Developing the Model -- continued Upper limits on production quantities - continued. To implement this inequality we need an upper limit on the number of shirts that could be produced. However, observe that the number of shirts that could be produced is limited by the smaller of (Available labor hour/Labor hour per shirt) and (Available square yards of cloth/Square yards of cloth per shirt) Therefore, the smaller of these can be used as the maximum needed in the inequality. So in cell B8 we calculate an upper limit on the number of shirts that could be produced with the formula =MIN($D$23/B6,$D$24/B7) Then we copy this formula to the range C8:D8 for shorts and pants. For example, we see that at most min{(1500/1), (800/4)} = 1500 shirts could be produced.

Developing the Model -- continued Effective capacities. Now we model the fixed cost constraints in the rows 18 to 20. The left-hand sides are already in the Produced range. Generate the right-hand sides of the fixed cost constraints in the Capacity range. Specifically, calculate the right-hand side of the inequality by entering the formula =B8*B16 in cell B20 and copying it across row 20. Revenues and costs. Calculate the total sales revenue in cell B27 and the total variable cost in the cell B28 with the formulas =SUMPRODUCT(B10:D10,Produced) and =SUMPRODUCT(B11:D11,Produced). Then calculate the total fixed cost in the FixedCost cell with the formula =SUMPRODUCT(B12:D12,ProduceAny).

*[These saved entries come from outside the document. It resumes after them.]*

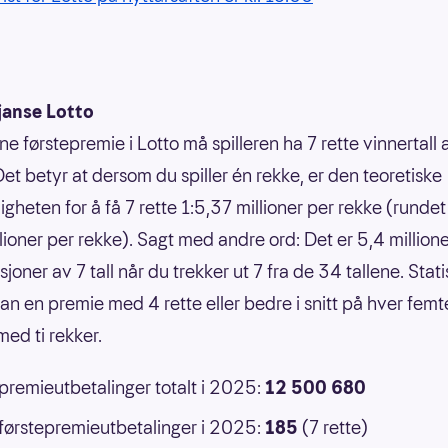
janse Lotto
ne førstepremie i Lotto må spilleren ha 7 rette vinnertall
Det betyr at dersom du spiller én rekke, er den teoretiske
gheten for å få 7 rette 1:5,37 millioner per rekke (rundet 
llioner per rekke). Sagt med andre ord: Det er 5,4 million
oner av 7 tall når du trekker ut 7 fra de 34 tallene. Statis
an en premie med 4 rette eller bedre i snitt på hver femt
ed ti rekker.
 premieutbetalinger totalt i 2025:
12 500 680
 førstepremieutbetalinger i 2025:
185
(7 rette)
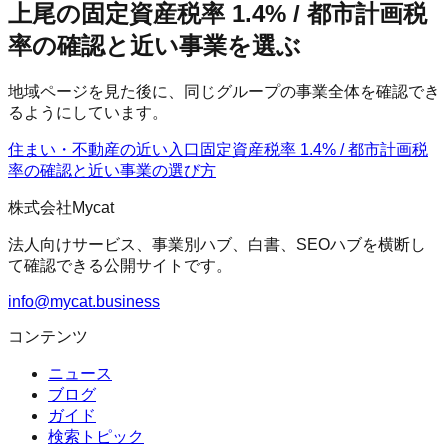
上尾の固定資産税率 1.4% / 都市計画税
率の確認と近い事業を選ぶ
地域ページを見た後に、同じグループの事業全体を確認でき
るようにしています。
住まい・不動産の近い入口
固定資産税率 1.4% / 都市計画税
率の確認
と近い事業の選び方
株式会社Mycat
法人向けサービス、事業別ハブ、白書、SEOハブを横断し
て確認できる公開サイトです。
info@mycat.business
コンテンツ
ニュース
ブログ
ガイド
検索トピック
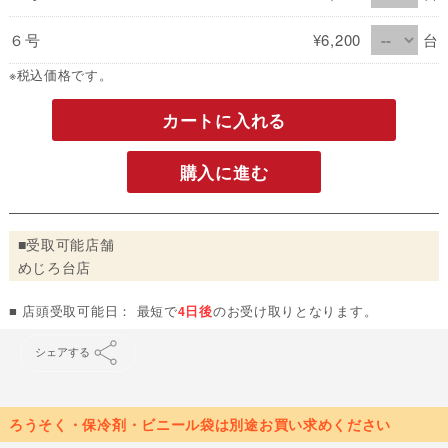
６号
¥6,200
台
※税込価格です。
カートに入れる
購入に進む
■受取可能店舗
めじろ台店
■ 店頭受取可能日： 最短で
4日後
のお受け取りとなります。
シェアする
ろうそく・保冷剤・ビニール袋は別途お買い求めください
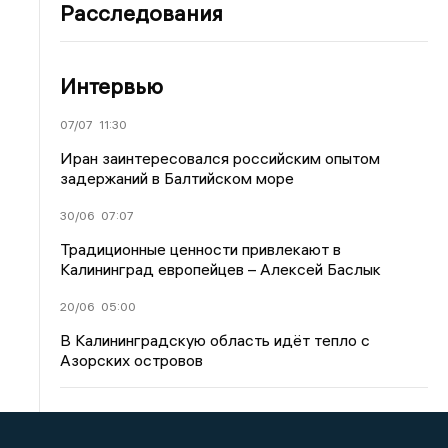
Расследования
Интервью
07/07
11:30
Иран заинтересовался российским опытом
задержаний в Балтийском море
30/06
07:07
Традиционные ценности привлекают в
Калининград европейцев – Алексей Баслык
20/06
05:00
В Калининградскую область идёт тепло с
Азорских островов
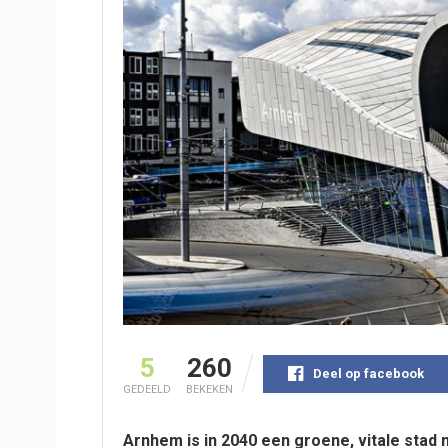
5
260
Deel op facebook
GEDEELD
BEKEKEN
Arnhem is in 2040 een groene, vitale stad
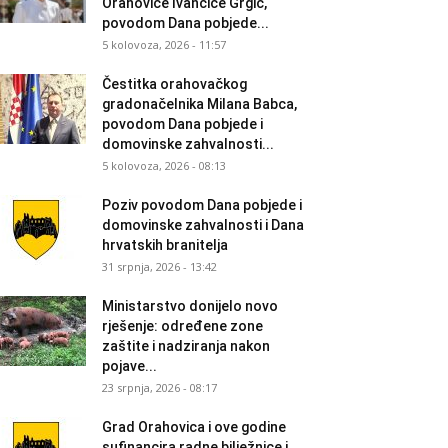
Orahovice Ivančice Grgić,
povodom Dana pobjede...
5 kolovoza, 2026 - 11:57
Čestitka orahovačkog
gradonačelnika Milana Babca,
povodom Dana pobjede i
domovinske zahvalnosti...
5 kolovoza, 2026 - 08:13
Poziv povodom Dana pobjede i
domovinske zahvalnosti i Dana
hrvatskih branitelja
31 srpnja, 2026 - 13:42
Ministarstvo donijelo novo
rješenje: određene zone
zaštite i nadziranja nakon
pojave...
23 srpnja, 2026 - 08:17
Grad Orahovica i ove godine
sufinancira radne bilježnice i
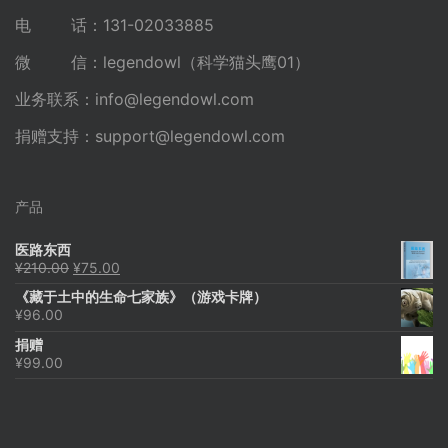
电 话：131-02033885
微 信：legendowl（科学猫头鹰01）
业务联系：
info@legendowl.com
捐赠支持：
support@legendowl.com
产品
医路东西
原
当
¥
210.00
¥
75.00
价
前
《藏于土中的生命七家族》（游戏卡牌）
为：
价
¥
96.00
¥210.00。
格
为：
捐赠
¥75.00。
¥
99.00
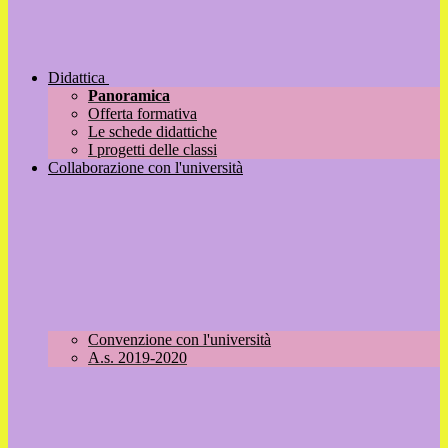
Didattica
Panoramica
Offerta formativa
Le schede didattiche
I progetti delle classi
Collaborazione con l'università
Convenzione con l'università
A.s. 2019-2020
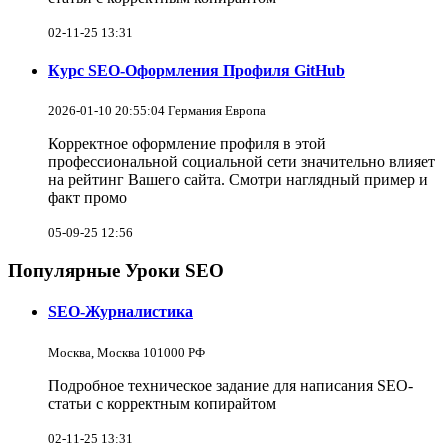
02-11-25 13:31
Курс SEO-Оформления Профиля GitHub
2026-01-10 20:55:04 Германия Европа
Корректное оформление профиля в этой
профессиональной социальной сети значительно влияет
на рейтинг Вашего сайта. Смотри наглядный пример и
факт промо
05-09-25 12:56
Популярные Уроки SEO
SEO-Журналистика
Москва, Москва 101000 РФ
Подробное техническое задание для написания SEO-
статьи с корректным копирайтом
02-11-25 13:31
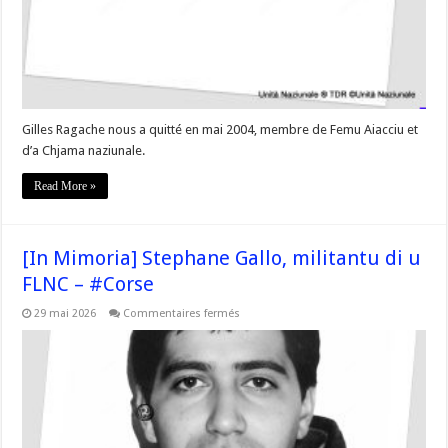
Gilles Ragache nous a quitté en mai 2004, membre de Femu Aiacciu et
d’a Chjama naziunale.
Read More »
[In Mimoria] Stephane Gallo, militantu di u
FLNC – #Corse
sur
29 mai 2026
Commentaires fermés
[In
Mimoria]
Stephane
Gallo,
militantu
di
u
FLNC
–
#Corse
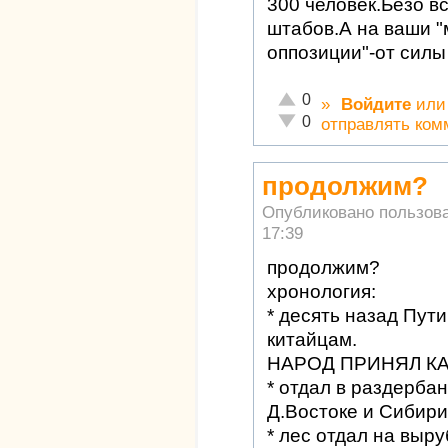
300 человек.Безо в
штабов.А на ваши 
оппозиции"-от силы
Отлично!
0
»
Войдите
ил
Неадекватно!
0
отправлять ком
продолжим?
Опубликовано пользов
17:39
продолжим?
хронология:
* десять назад Пут
китайцам.
НАРОД ПРИНЯЛ К
* отдал в раздерба
Д.Востоке и Сибири
* лес отдал на выру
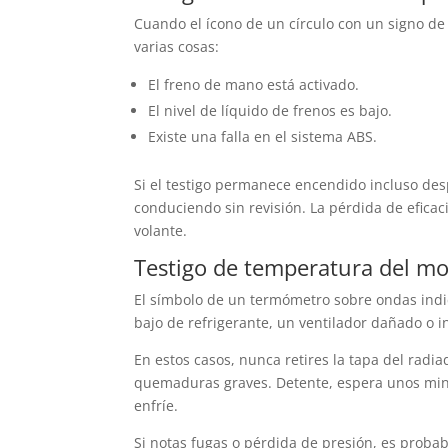
Cuando el ícono de un círculo con un signo de
varias cosas:
El freno de mano está activado.
El nivel de líquido de frenos es bajo.
Existe una falla en el sistema ABS.
Si el testigo permanece encendido incluso des
conduciendo sin revisión. La pérdida de eficac
volante.
Testigo de temperatura del mo
El símbolo de un termómetro sobre ondas indi
bajo de refrigerante, un ventilador dañado o i
En estos casos, nunca retires la tapa del radia
quemaduras graves. Detente, espera unos minut
enfríe.
Si notas fugas o pérdida de presión, es prob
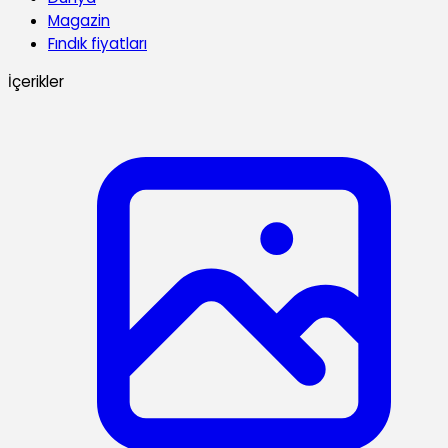
Magazin
Fındık fiyatları
İçerikler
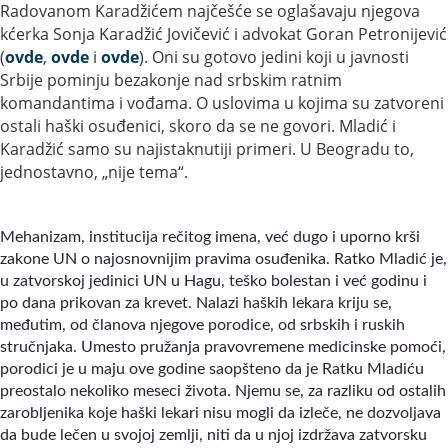
Radovanom Karadžićem najčešće se oglašavaju njegova
kćerka Sonja Karadžić Jovičević i advokat Goran Petronijević
(
ovde
,
ovde
i
ovde
). Oni su gotovo jedini koji u javnosti
Srbije pominju bezakonje nad srbskim ratnim
komandantima i vođama. O uslovima u kojima su zatvoreni
ostali haški osuđenici, skoro da se ne govori. Mladić i
Karadžić samo su najistaknutiji primeri. U Beogradu to,
jednostavno, „nije tema“.
Mehanizam, institucija rečitog imena, već dugo i uporno krši
zakone UN o najosnovnijim pravima osuđenika. Ratko Mladić je,
u zatvorskoj jedinici UN u Hagu, teško bolestan i već godinu i
po dana prikovan za krevet. Nalazi haških lekara kriju se,
međutim, od članova njegove porodice, od srbskih i ruskih
stručnjaka. Umesto pružanja pravovremene medicinske pomoći,
porodici je u maju ove godine saopšteno da je Ratku Mladiću
preostalo nekoliko meseci života. Njemu se, za razliku od ostalih
zarobljenika koje haški lekari nisu mogli da izleče, ne dozvoljava
da bude lečen u svojoj zemlji, niti da u njoj izdržava zatvorsku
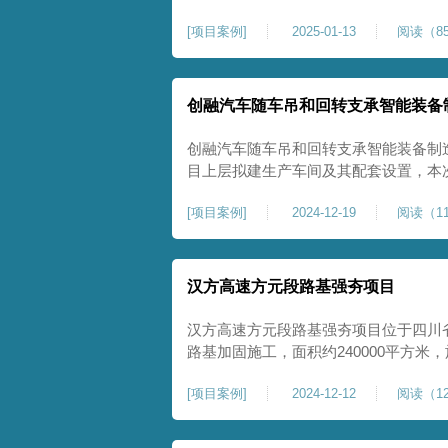
理深度不小于8米，地基承载力不小于18
[
项目案例
]
2025-01-13
阅读（85
物，且本项目采用夯击能较大，夯击次
性，我司在临近建筑物的场地界限开挖
创融汽车随车吊和回转支承智能装备
创融汽车随车吊和回转支承智能装备制
目上层拟建生产车间及其配套设置，本
夯施工，面积约为20000平方米，要求经
[
项目案例
]
2024-12-19
阅读（11
康尚强夯公司于2024年12月15日组
ZRYG3500C，施工作业人员按照设计
汉方高速方元段路基强夯项目
汉方高速方元段路基强夯项目位于四川
路基加固施工，面积约240000平方
高后，强夯施工一次。我司于土方单位交
[
项目案例
]
2024-12-12
阅读（12
月20日安排设备人员进场，按照图纸设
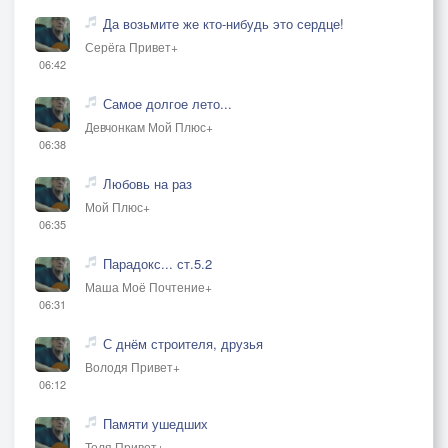
Да возьмите же кто-нибудь это сердце!
Серёга Привет+
06:42
Самое долгое лето...
Девчонкам Мой Плюс+
06:38
Любовь на раз
Мой Плюс+
06:35
Парадокс... ст.5.2
Маша Моё Почтение+
06:31
С днём строителя, друзья
Володя Привет+
06:12
Памяти ушедших
Толя Привет+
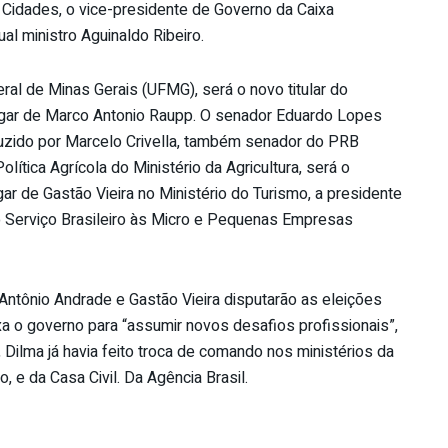
s Cidades, o vice-presidente de Governo da Caixa
ual ministro Aguinaldo Ribeiro.
eral de Minas Gerais (UFMG), será o novo titular do
lugar de Marco Antonio Raupp. O senador Eduardo Lopes
uzido por Marcelo Crivella, também senador do PRB
olítica Agrícola do Ministério da Agricultura, será o
gar de Gastão Vieira no Ministério do Turismo, a presidente
o Serviço Brasileiro às Micro e Pequenas Empresas
 Antônio Andrade e Gastão Vieira disputarão as eleições
a o governo para “assumir novos desafios profissionais”,
ilma já havia feito troca de comando nos ministérios da
 e da Casa Civil. Da Agência Brasil.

Developing the Model -- continued Revenues and costs - continued. Note that this formula picks up the fixed costs for only those products with 0-1 variables equal to 1. Finally, calculate the total profit in the Profit cell with the formula =B27-SUM(B28:B29)

Using Solver The Solver dialog box should be completed as shown here. We maximize profit, subject to not using more hours or cloth than is available, and we ensure that production is no greater than effective capacity. The key is that this effective capacity is 0 if we decide not produce any of the given product.

Optimal Solution From the optimal solution we see that Great Threads should produce 1667 pairs of pants but no shirts or shorts. The total profit is $18,667. It might be helpful to think of this solution occurring in two stages: In the first stage Solver determines which products to produce. In the second stage Solver specifies how many pairs of pants to produce.

Optimal Solution -- continued The Great Threads management might not be very excited about being a pants-only shop. Suppose they wanted to ensure that at least two types of clothing are produced at positive levels. One approach to do this would be to add another constraint, namely, that the sum of the 0-1 values in row 16 is greater than or equal to 2. When Solver reruns, the 0-1 variable for shirts becomes 1, but no shirts are produced! To force the company to produce shirts, we would need to add constraints which would cost Great Threads money.